Casey Siemaszko (villain henchman in both Back to the Future and Stand by Me) stars as nervy, straight A-student Jerry Mitchell. He’s reluctantly given an assignment to write a welcoming profile in the school paper of new arrival Buddy Revell (Richard Tyson) to help dispel the exaggerated whispers of the student’s violent behaviour and exclusion from other schools. As it turns out, Revell is every bit the psychopath he was rumoured to be, and when Jerry has an awkward first encounter with him in the school toilets, it results in the bully challenging the decidedly non-threatening Jerry to a fight in the school car park when school finishes at the titular hour.
The usual archetypes found in the genre are all present and correct in Three O’Clock High (the beautiful unattainable dream girl, the geeky best friend and the younger intuitive sibling) but there’s a much more offbeat and unsettling atmosphere here. This is achieved in part by the brooding score from 80’s favourites Tangerine Dream, but also via Jerry’s increasingly dubious actions as he tries to avoid the inevitable showdown. He steals from the till of the school’s stationary shop where he works with the intention of paying the bully off, and even goes as far as trying to get expelled from his English class as a way of escaping before the end of the day. Unsurprisingly, all attempts end up going disastrously wrong, and in the case of trying to ruffle the feathers of his repressed female English teacher, things take an unexpected erotic detour.

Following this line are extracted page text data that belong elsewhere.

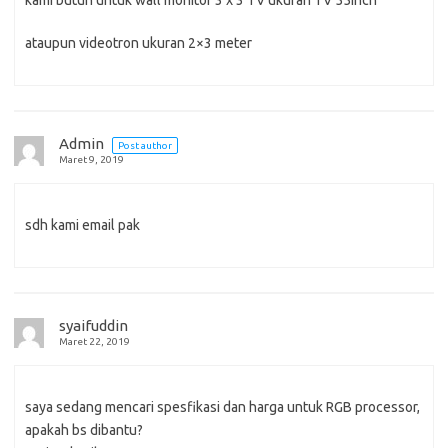
kami butuh untuk wall monitor 3 x 3 TV ukuran TV 55inch
ataupun videotron ukuran 2×3 meter
Admin
Post author
Maret 9, 2019
sdh kami email pak
syaifuddin
Maret 22, 2019
saya sedang mencari spesfikasi dan harga untuk RGB processor,
apakah bs dibantu?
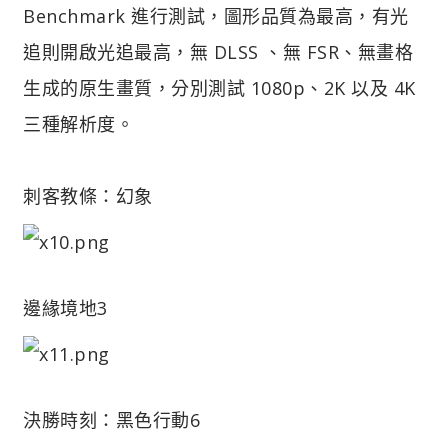
Benchmark 進行測試，圖形品質為最高，有光
追則開啟光追最高，無 DLSS 、無 FSR、無畫格
生成的原生畫質，分別測試 1080p、2K 以及 4K
三種解析度。
刺客教條：幻象
邊緣境地3
決勝時刻：黑色行動6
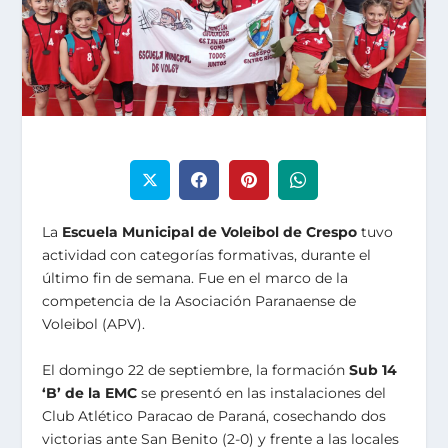
La
Escuela Municipal de Voleibol de Crespo
tuvo
actividad con categorías formativas, durante el
último fin de semana. Fue en el marco de la
competencia de la Asociación Paranaense de
Voleibol (APV).
El domingo 22 de septiembre, la formación
Sub 14
‘B’
de la EMC
se presentó en las instalaciones del
Club Atlético Paracao de Paraná, cosechando dos
victorias ante San Benito (2-0) y frente a las locales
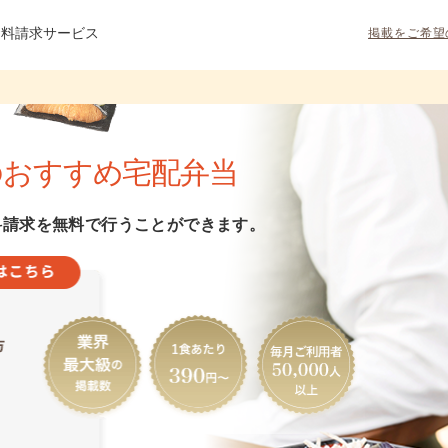
資料請求サービス
掲載をご希望
のおすすめ宅配弁当
料請求を無料で行うことができます。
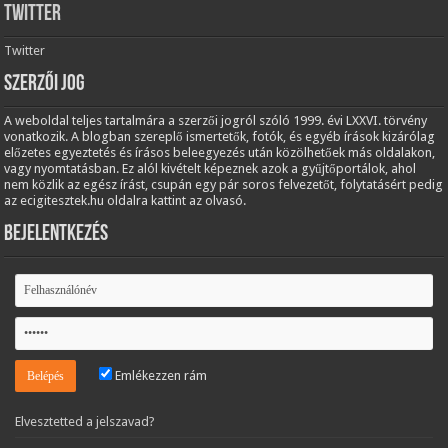
Twitter
Twitter
Szerzői jog
A weboldal teljes tartalmára a szerzői jogról szóló 1999. évi LXXVI. törvény
vonatkozik. A blogban szereplő ismertetők, fotók, és egyéb írások kizárólag
előzetes egyeztetés és írásos beleegyezés után közölhetőek más oldalakon,
vagy nyomtatásban. Ez alól kivételt képeznek azok a gyűjtőportálok, ahol
nem közlik az egész írást, csupán egy pár soros felvezetőt, folytatásért pedig
az ecigitesztek.hu oldalra kattint az olvasó.
Bejelentkezés
Emlékezzen rám
Elvesztetted a jelszavad?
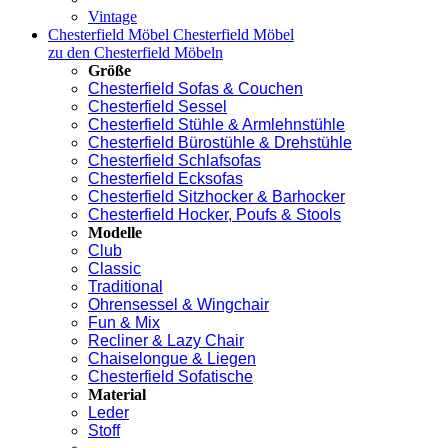
Vintage
Chesterfield Möbel
Chesterfield Möbel
zu den Chesterfield Möbeln
Größe
Chesterfield Sofas & Couchen
Chesterfield Sessel
Chesterfield Stühle & Armlehnstühle
Chesterfield Bürostühle & Drehstühle
Chesterfield Schlafsofas
Chesterfield Ecksofas
Chesterfield Sitzhocker & Barhocker
Chesterfield Hocker, Poufs & Stools
Modelle
Club
Classic
Traditional
Ohrensessel & Wingchair
Fun & Mix
Recliner & Lazy Chair
Chaiselongue & Liegen
Chesterfield Sofatische
Material
Leder
Stoff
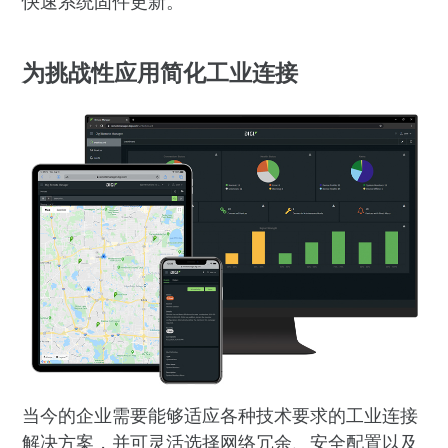
快速系统固件更新。
为挑战性应用简化工业连接
当今的企业需要能够适应各种技术要求的工业连接
解决方案，并可灵活选择网络冗余、安全配置以及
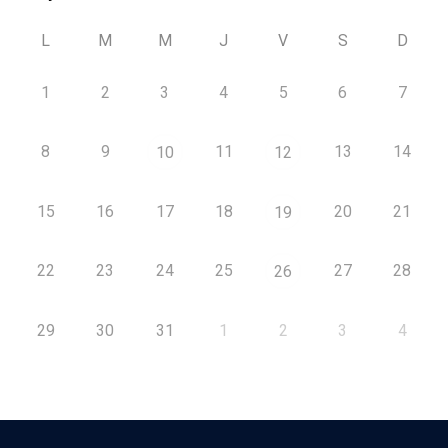
L
M
M
J
V
S
D
1
2
3
4
5
6
7
8
9
11
13
14
10
12
15
16
17
18
20
21
19
22
23
24
25
27
28
26
29
30
31
1
2
3
4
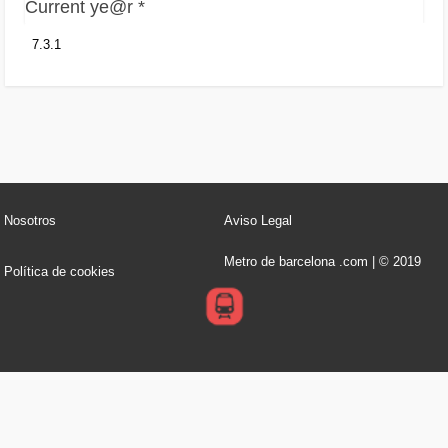
Current ye@r
*
Nosotros
Aviso Legal
Metro de barcelona .com | © 2019
Política de cookies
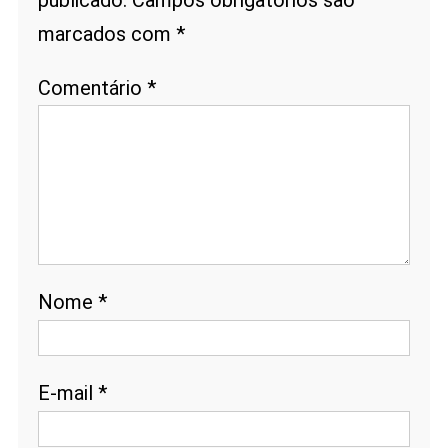
publicado.
Campos obrigatórios são
marcados com
*
Comentário
*
Nome
*
E-mail
*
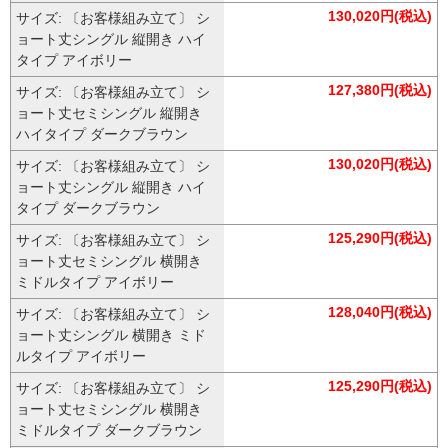
130,020円(税込)
サイズ: 〔お客様組み立て〕 シ
ョート丈シングル 縦開き ハイ
タイプ アイボリー
127,380円(税込)
サイズ: 〔お客様組み立て〕 シ
ョート丈セミシングル 縦開き
ハイタイプ ダークブラウン
130,020円(税込)
サイズ: 〔お客様組み立て〕 シ
ョート丈シングル 縦開き ハイ
タイプ ダークブラウン
125,290円(税込)
サイズ: 〔お客様組み立て〕 シ
ョート丈セミシングル 横開き
ミドルタイプ アイボリー
128,040円(税込)
サイズ: 〔お客様組み立て〕 シ
ョート丈シングル 横開き ミド
ルタイプ アイボリー
125,290円(税込)
サイズ: 〔お客様組み立て〕 シ
ョート丈セミシングル 横開き
ミドルタイプ ダークブラウン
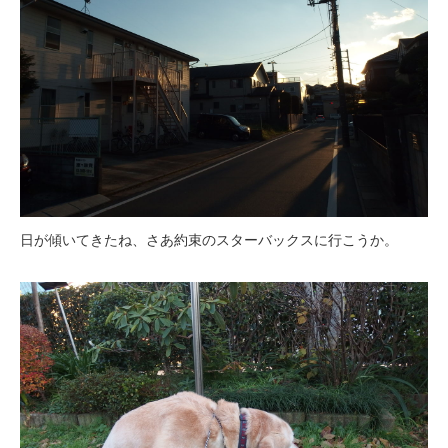
日が傾いてきたね、さあ約束のスターバックスに行こうか。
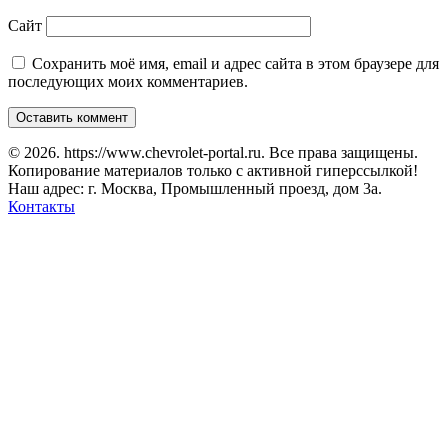
Сайт
Сохранить моё имя, email и адрес сайта в этом браузере для
последующих моих комментариев.
© 2026. https://www.chevrolet-portal.ru. Все права защищены.
Копирование материалов только с активной гиперссылкой!
Наш адрес: г. Москва, Промышленный проезд, дом 3а.
Контакты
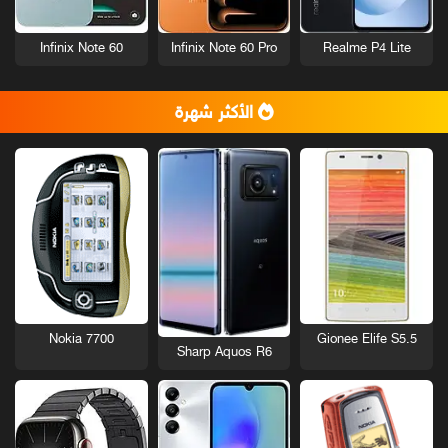
Infinix Note 60
Infinix Note 60 Pro
Realme P4 Lite
الأكثر شهرة
Nokia 7700
Gionee Elife S5.5
Sharp Aquos R6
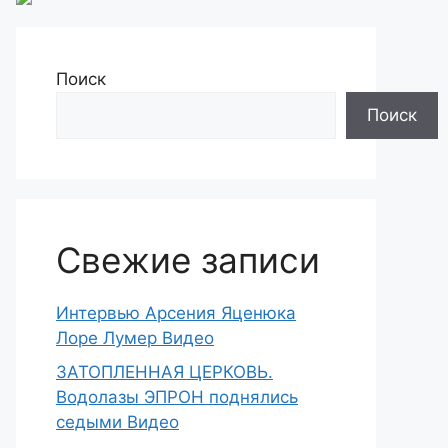
Поиск
Поиск
Свежие записи
Интервью Арсения Яценюка
Лоре Лумер Видео
ЗАТОПЛЕННАЯ ЦЕРКОВЬ.
Водолазы ЭПРОН поднялись
седыми Видео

The directorial debut of Phil Joanou – who went on the helm U2 doc Rattle and Hum, plus underrated gangster yarn State of Grace – it’s clear Three O’Clock High has been made by someone with a strong visual grasp of the medium and a confidence in storytelling. The opening Steadicam shot, which switches between different groups of students as they embellish the stories they’ve heard about Buddy, would make Scorsese proud. In fact, stylistically, this film bares more than a passing resemble to the Goodfellas director’s own foray into the surreal during that decade, After Hours. Like that film, Three O’ Clock High deserves a place amongst those maligned studio offerings from that era that went on to develop a cult audience.